Most writing advice tells writers to plan more before drafting. Here is the counter-intuitive truth: planning too much is almost as dangerous as not planning at all. The sweet spot -- the exact amount of structure where problems become visible but revisions stay cheap -- is exactly one page.
A hundred-thousand-word novel where a single chapter goes wrong can drag five others down with it. A one-page summary where a paragraph goes wrong? Fix it in twenty minutes. This is not laziness. It is economics.
By this point in the Snowflake Method, five sentences sit on the page -- backdrop, three disasters, resolution. A clear spine. But spines do not tell stories. Five sentences can hold a shape; they cannot hold a heartbeat. Jumping from five sentences into a fifty-thousand-word draft is like pouring concrete without a blueprint. Discover a load-bearing wall is crooked halfway through, and the cost of demolition makes most people want to abandon the building entirely.
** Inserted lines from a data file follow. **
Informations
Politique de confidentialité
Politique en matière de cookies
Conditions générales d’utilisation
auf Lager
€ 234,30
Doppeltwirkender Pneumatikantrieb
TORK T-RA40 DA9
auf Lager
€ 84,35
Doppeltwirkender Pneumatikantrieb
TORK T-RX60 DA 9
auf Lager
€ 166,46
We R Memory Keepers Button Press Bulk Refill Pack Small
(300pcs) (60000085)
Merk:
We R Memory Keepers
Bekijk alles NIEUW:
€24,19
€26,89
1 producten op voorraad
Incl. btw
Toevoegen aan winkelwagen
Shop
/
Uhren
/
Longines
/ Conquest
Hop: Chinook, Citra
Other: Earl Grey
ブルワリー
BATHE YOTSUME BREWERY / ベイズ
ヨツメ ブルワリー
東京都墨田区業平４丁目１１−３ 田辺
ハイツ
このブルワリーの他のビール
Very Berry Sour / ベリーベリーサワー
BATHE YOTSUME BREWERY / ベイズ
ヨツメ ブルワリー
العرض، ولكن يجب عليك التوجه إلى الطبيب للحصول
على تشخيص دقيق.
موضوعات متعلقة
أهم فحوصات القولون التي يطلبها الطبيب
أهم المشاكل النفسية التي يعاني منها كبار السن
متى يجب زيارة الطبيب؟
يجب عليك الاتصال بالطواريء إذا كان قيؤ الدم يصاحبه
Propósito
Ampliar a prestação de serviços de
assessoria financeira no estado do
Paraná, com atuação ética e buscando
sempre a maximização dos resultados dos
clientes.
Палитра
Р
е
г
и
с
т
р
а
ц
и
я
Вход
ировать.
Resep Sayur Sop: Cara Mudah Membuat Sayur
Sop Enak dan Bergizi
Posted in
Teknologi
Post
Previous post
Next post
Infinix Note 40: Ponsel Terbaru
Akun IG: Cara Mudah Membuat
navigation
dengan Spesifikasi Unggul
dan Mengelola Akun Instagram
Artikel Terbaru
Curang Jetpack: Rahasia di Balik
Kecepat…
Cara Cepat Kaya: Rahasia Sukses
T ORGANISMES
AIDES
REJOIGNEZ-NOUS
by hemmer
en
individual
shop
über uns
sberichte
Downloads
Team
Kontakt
The move is not to leap further. It is to take one more step. Expand those five sentences into a page -- five hundred to a thousand words. Short enough that revision does not sting. Long enough that problems have nowhere to hide.
The Logic of Expansion
Five hundred to a thousand words. Why this range?
Too short and nothing shows up. Five sentences only give bone -- no joints, no tendons, no hint of how the skeleton actually moves. At what moment does the protagonist change their mind? Is there real causation between the disasters, or are they just stacked next to each other? Does the ending grow organically, or is it stapled on? Five sentences cannot answer these questions.
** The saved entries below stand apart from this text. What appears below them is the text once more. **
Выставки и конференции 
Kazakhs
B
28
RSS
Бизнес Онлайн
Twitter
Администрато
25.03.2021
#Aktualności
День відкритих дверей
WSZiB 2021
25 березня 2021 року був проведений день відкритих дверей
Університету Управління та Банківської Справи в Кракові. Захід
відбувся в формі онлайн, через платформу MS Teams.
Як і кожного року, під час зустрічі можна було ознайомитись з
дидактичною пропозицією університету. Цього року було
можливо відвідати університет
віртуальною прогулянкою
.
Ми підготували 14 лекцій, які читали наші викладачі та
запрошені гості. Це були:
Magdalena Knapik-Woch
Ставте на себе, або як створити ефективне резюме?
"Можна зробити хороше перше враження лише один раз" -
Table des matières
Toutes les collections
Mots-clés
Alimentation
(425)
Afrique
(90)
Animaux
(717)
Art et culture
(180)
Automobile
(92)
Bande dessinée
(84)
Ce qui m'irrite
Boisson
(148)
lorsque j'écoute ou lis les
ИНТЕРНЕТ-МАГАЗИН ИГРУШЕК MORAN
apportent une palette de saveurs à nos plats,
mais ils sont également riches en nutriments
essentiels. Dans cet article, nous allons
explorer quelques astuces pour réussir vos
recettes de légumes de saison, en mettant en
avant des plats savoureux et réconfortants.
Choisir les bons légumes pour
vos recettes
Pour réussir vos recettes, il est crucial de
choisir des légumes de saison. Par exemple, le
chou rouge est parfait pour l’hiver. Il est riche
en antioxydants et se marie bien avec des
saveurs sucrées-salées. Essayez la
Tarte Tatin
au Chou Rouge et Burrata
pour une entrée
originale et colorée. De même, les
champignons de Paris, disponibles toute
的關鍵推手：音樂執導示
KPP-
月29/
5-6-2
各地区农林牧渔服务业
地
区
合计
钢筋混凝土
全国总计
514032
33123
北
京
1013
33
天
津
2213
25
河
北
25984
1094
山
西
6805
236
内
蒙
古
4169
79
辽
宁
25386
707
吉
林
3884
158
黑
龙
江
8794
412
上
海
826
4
One page does. Shadows of scenes begin to surface. Emotional turning points get breathing room. The causal chain can be laid out and inspected -- A forces B, B provokes C, C makes D unavoidable. A broken link at this length? Immediately obvious.
Go longer than a page and diminishing returns kick in hard. Three thousand words takes two days to write. Two days of work creates emotional attachment. Emotional attachment kills the willingness to cut.
A quick refresher on the five-sentence structure:
Sentence 1: Background setup and inciting incident
Sentence 2: Act One disaster (protagonist reacts to the event)
Sentence 3: First half of Act Two disaster (protagonist takes initiative but hits bigger obstacles)
Sentence 4: Second half of Act Two disaster (the lowest point, everything seems to fail)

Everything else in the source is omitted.